Birds and Bees: Ten Thoughts On Talking to Kids About Sex

(Two years ago, I posted a couple of blogs about talking to kids about sex. This is a revisit of those blogs, with the hope that the reminder is helpful and the subject is still relevant.)

Most of us are wimps when it comes to talking about sex in healthy ways with our kids. We are afraid we won’t know what to say or how to say it. We’re just sure we’ll mess it up as much as our parents did. We let ourselves believe the lie that since we were (let’s just say) less than angels at their age, we have no right to talk.

Of course, all those are empty excuses to avoid spiritually shaping our kids in a significant area of their development. A better option is to take the approach God took with us — talk honestly, openly and often about who we are, how we’re made and what we’re designed for.

If you’re ready to help your kids gain a biblical view of sex, start here:

1. Good sex is holy. We know this because God is holy, and God invented sex. Genesis teaches us that God cut male and female out of the same cloth, so we were created out of a kind of oneness. This is God’s design and when you know how something works, that’s empowering.

2. Good sex depends on a strong covenant. Sex is designed to be practiced inside the covenant of marriage. The basic word in this whole holy design is covenant, which is basically a solemn agreement to either hang onto or step away from something. In the case of men, women and marriage, that covenant is a solemn agreement to hang onto each other for life, and sex is the sign of that covenant. The difference between covenant and no covenant is the difference between holy and human. Sex without covenant is like putting a BMW symbol on a Ford Pinto. You may have the symbol but you don’t have the car (and the car you’ve got is likely to blow up).

3. Good sex is not shame-producing. Sex was not designed to produce shame; it was designed to generate goodness. Over and over in the story of creation, we hear that God made things that are good. Men and women are called “very good.” Genesis 2:25 says, “The man and his wife were both naked, and they felt no shame.” Sex inside of a healthy covenant relationship is designed to generate joy, not shame. Teach your kids that abuse is never acceptable, and that good sex is not shame-producing.
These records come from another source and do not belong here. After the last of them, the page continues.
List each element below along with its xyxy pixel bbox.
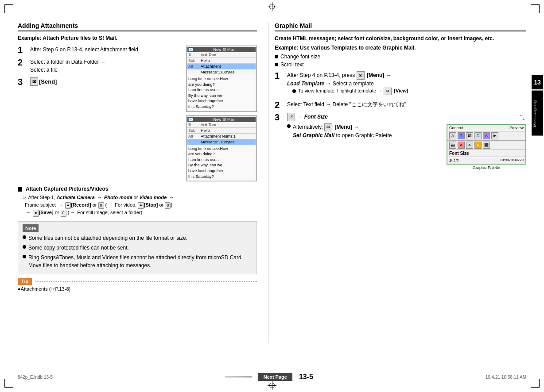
ss1-att-row: Att Attachment [187, 64, 256, 69]
left-section-title: Adding Attachments [18, 22, 257, 31]
gp-header: Context Preview [447, 125, 525, 131]
note-title: Note [23, 224, 39, 233]
bullet-dot-2 [23, 245, 26, 249]
ss2-body: Long time no see.Howare you doing?I am f… [187, 145, 256, 181]
r-step3-key: ↺ [287, 113, 295, 121]
gp-icon-4: 🎵 [474, 132, 482, 139]
ss1-body: Long time no see.Howare you doing?I am f… [187, 75, 256, 111]
step1-container: 1 After Step 6 on P.13-4, select Attachm… [18, 46, 177, 54]
r-step3-menu-icon: ✉ [324, 123, 332, 131]
step1-text: After Step 6 on P.13-4, select Attachmen… [30, 46, 177, 54]
chapter-label: Messaging [532, 91, 543, 136]
r-step1-text: After Step 4 on P.13-4, press ✉ [Menu] →… [287, 71, 526, 97]
screenshot2: 📧 New S! Mail To AokiTaro Sub Hello Att [186, 115, 257, 182]
page-footer: 842p_E.indb 13-5 Next Page 13-5 10.4.21 … [18, 373, 526, 381]
gp-icon-9: A [466, 142, 473, 149]
step2-number: 2 [18, 58, 27, 67]
palette-label: Graphic Palette [447, 165, 526, 170]
step1-number: 1 [18, 46, 27, 54]
corner-mark-bl [4, 379, 13, 388]
tip-label: Tip [18, 278, 32, 285]
r-step2-number: 2 [275, 100, 284, 109]
send-key-icon: ✉ [30, 77, 38, 86]
page-number: 13-5 [299, 373, 313, 381]
col-divider [268, 22, 268, 343]
gp-icon-10: A [474, 142, 482, 149]
reg-mark-bottom [268, 381, 276, 390]
ss1-sub-row: Sub Hello [187, 58, 256, 64]
r-view-key-icon: ✉ [384, 88, 392, 95]
note-item-2: Some copy protected files can not be sen… [23, 244, 252, 252]
tip-dots [35, 281, 257, 282]
capture-square-icon [18, 187, 22, 192]
graphic-palette-container: ⌐ └ Context Preview A T 🖼 🎵 A ▶ [447, 113, 526, 170]
ss2-msg-row: Message:113Bytes [187, 139, 256, 145]
r-step3-text: ↺ → Font Size Alternatively, ✉ [Menu] → … [287, 113, 442, 141]
ss1-msg-row: Message:113Bytes [187, 69, 256, 75]
footer-left: 842p_E.indb 13-5 [18, 375, 53, 380]
ss2-title-bar: 📧 New S! Mail [187, 117, 256, 122]
r-step3-container: 3 ↺ → Font Size Alternatively, ✉ [Menu] … [275, 113, 442, 141]
screenshot1: 📧 New S! Mail To AokiTaro Sub Hello Att [186, 46, 257, 112]
gp-icon-1: A [449, 132, 456, 139]
gp-icon-6: ▶ [491, 132, 498, 139]
gp-icon-11: ⬛ [483, 142, 490, 149]
footer-line [225, 377, 252, 377]
chapter-number: 13 [532, 75, 543, 89]
graphic-palette: Context Preview A T 🖼 🎵 A ▶ 📷 A A [447, 124, 526, 165]
r-step3-alt: Alternatively, ✉ [Menu] → Set Graphic Ma… [287, 123, 442, 139]
capture-step-text: ＞ After Step 1, Activate Camera → Photo … [18, 194, 257, 217]
tip-section: Tip ●Attachments (☞P.13-8) [18, 278, 257, 292]
r-step3-dot [287, 124, 291, 128]
r-step1-sub: To view template: Highlight template → ✉… [292, 88, 526, 95]
ss1-title-bar: 📧 New S! Mail [187, 47, 256, 52]
right-bullet-1: Change font size [275, 54, 526, 60]
gp-icon-8: A [458, 142, 465, 149]
right-bullet-2: Scroll text [275, 61, 526, 68]
gp-icons-row-1: A T 🖼 🎵 A ▶ [447, 131, 525, 141]
step2-container: 2 Select a folder in Data Folder → Selec… [18, 58, 177, 74]
r-step3-row: 3 ↺ → Font Size Alternatively, ✉ [Menu] … [275, 113, 526, 170]
step3-container: 3 ✉ [Send] [18, 77, 177, 86]
gp-icons-row-2: 📷 A A A ⬛ [447, 141, 525, 150]
right-bullet-dot-2 [275, 63, 278, 66]
gp-status: あ 1/2 19:9978/30720 [447, 157, 525, 164]
r-step2-text: Select Text field → Delete "ここに文字をいれてね" [287, 100, 526, 108]
ss2-att-row: Att Attachment Nums:1 [187, 134, 256, 139]
right-section-title: Graphic Mail [275, 22, 526, 31]
page-content: Adding Attachments Example: Attach Pictu… [18, 22, 526, 370]
r-step3-number: 3 [275, 113, 284, 122]
r-step1-container: 1 After Step 4 on P.13-4, press ✉ [Menu]… [275, 71, 526, 97]
gp-icon-5: A [483, 132, 490, 139]
r-step2-container: 2 Select Text field → Delete "ここに文字をいれてね… [275, 100, 526, 109]
tip-box: Tip [18, 278, 257, 285]
r-sub-dot [292, 89, 296, 93]
l-mark: └ [447, 117, 525, 122]
gp-icon-2: T [458, 132, 465, 139]
left-example-label: Example: Attach Picture files to S! Mail… [18, 35, 257, 41]
bullet-dot-3 [23, 255, 26, 258]
gp-icon-7: 📷 [449, 142, 456, 149]
left-column: Adding Attachments Example: Attach Pictu… [18, 22, 257, 370]
ss2-sub-row: Sub Hello [187, 128, 256, 134]
step2-text: Select a folder in Data Folder → Select … [30, 58, 177, 74]
footer-right: 10.4.21 10:58:11 AM [486, 375, 526, 380]
step3-send: ✉ [Send] [30, 77, 177, 86]
corner-mark-tr [531, 4, 540, 13]
r-step1-number: 1 [275, 71, 284, 80]
tip-content: ●Attachments (☞P.13-8) [18, 286, 257, 292]
cursor-mark: ⌐ [447, 113, 523, 117]
ss2-to-row: To AokiTaro [187, 122, 256, 128]
gp-bottom: Font Size [447, 150, 525, 157]
r-menu-key-icon: ✉ [357, 71, 365, 80]
note-item-1: Some files can not be attached depending… [23, 234, 252, 242]
capture-title: Attach Captured Pictures/Videos [18, 186, 257, 192]
step3-number: 3 [18, 77, 27, 86]
right-bullet-dot-1 [275, 55, 278, 58]
right-example-label: Example: Use various Templates to create… [275, 45, 526, 51]
note-item-3: Ring Songs&Tones, Music and Videos files… [23, 254, 252, 269]
footer-center: Next Page 13-5 [225, 373, 313, 381]
ss1-to-row: To AokiTaro [187, 52, 256, 58]
next-page-button[interactable]: Next Page [258, 373, 292, 381]
capture-section: Attach Captured Pictures/Videos ＞ After … [18, 186, 257, 217]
4. Good sex is not love-producing (but is a great response to good love). Sex does not make love; it is a response to love. And love is not an act or emotion. It is a commitment. We “make love” happen not by engaging in physical acts, but by practicing mutual submission (see Ephesians 5:21) — by practicing habits with each other like patience, kindness and humility.

5. In conversations about how our bodies work, make it clear that you are safest person to talk to. Make sure your kids know you love them and are coming at this from a place of affection, not condemnation. When you talk to your kids, make it a conversation, not a lecture.

6. Ask good questions. It is empowering. Let your kids educate you about their culture. Get in the habit of asking questions about things in their lives that aren’t familiar to you.

7. Good sex is biblical. Don’t just give your opinion; back it up. Connect with a biblical perspective. If you don’t know what you believe about something, say so. Then go find an answer you are comfortable with. Let your kids hear you say that God designed sex and made it special — so special in fact that he made rules about it. God’s plan is not designed not to suck the fun out of life — far from it — but so we will have the greatest opportunity for experiencing a joyful, rich and deep life that’s full of good love.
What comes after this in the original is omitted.